Decision trees partition the feature space into a set of hypercubes, and then fit a simple model in each hypercube. The simple model can be a prediction model, which ignores all predictors and predicts the majority (most frequent) class (or the mean of a dependent variable for regression), also known as 0-R or constant classifier.
Decision tree induction forms a tree-like graph structure as shown in the figure below, where:
Each internal (non-leaf) node denotes a test on one of the features
Each branch descending from a non-leaf node corresponds to an outcome of the test
Each external node (leaf) denotes the mentioned simple model
A test is a rule for partitioning the feature space. A test depends on feature values. Each outcome of a test represents an appropriate hypercube associated with both the test and one of the descending branches.
If a test is a Boolean expression (for example, \(f < c\) or \(f = c\), where \(f\) is a feature and \(c\) is a constant fitted during decision tree induction), the inducted decision tree is a binary tree, so its non-leaf nodes have exactly two branches, ‘true’ and ‘false’, each corresponding to the result of the Boolean expression.

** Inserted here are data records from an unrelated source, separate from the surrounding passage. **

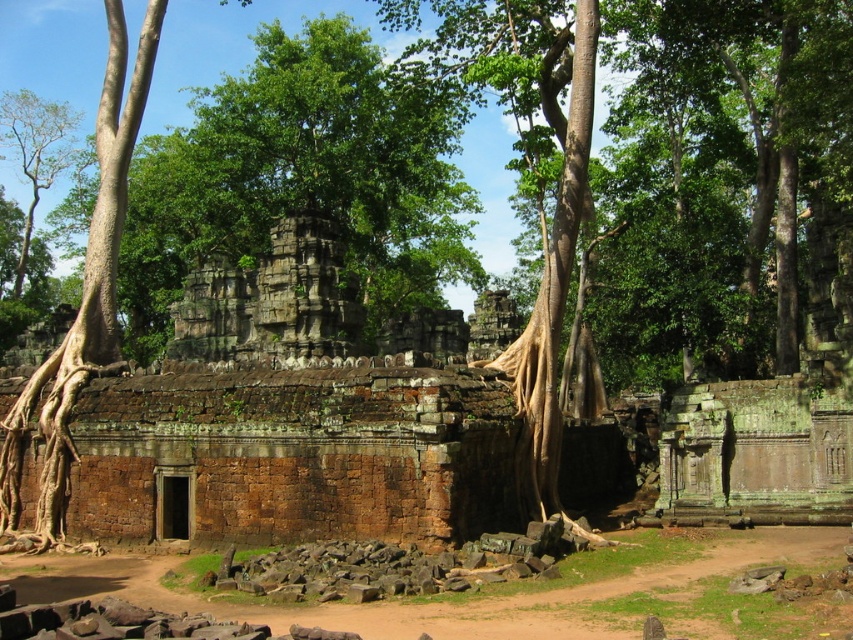 Question: Does brown rough tree roots at left come behind green leafy tree at upper left?

Choices:
 (A) no
 (B) yes

Answer: (A)

Question: Among these objects, which one is nearest to the camera?

Choices:
 (A) brown rough tree roots at left
 (B) green leafy tree at upper left

Answer: (A)

Question: Is brown rough tree roots at left bigger than green leafy tree at upper left?

Choices:
 (A) no
 (B) yes

Answer: (A)

Question: Which object appears farthest from the camera in this image?

Choices:
 (A) brown rough tree roots at left
 (B) green leafy tree at upper left

Answer: (B)

Question: Is brown rough tree roots at left to the left of green leafy tree at upper left from the viewer's perspective?

Choices:
 (A) yes
 (B) no

Answer: (B)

Prediction is performed by starting at the root node of the tree, testing features by the test specified in this node, then moving down the tree branch corresponding to the outcome of the test for the given sample. This process is then repeated for the subtree rooted at the node, discovered at the selected branch. The final result is the prediction of the simple model at the leaf node.
Decision trees are often used in ensemble algorithms, such as boosting, bagging, or decision forest.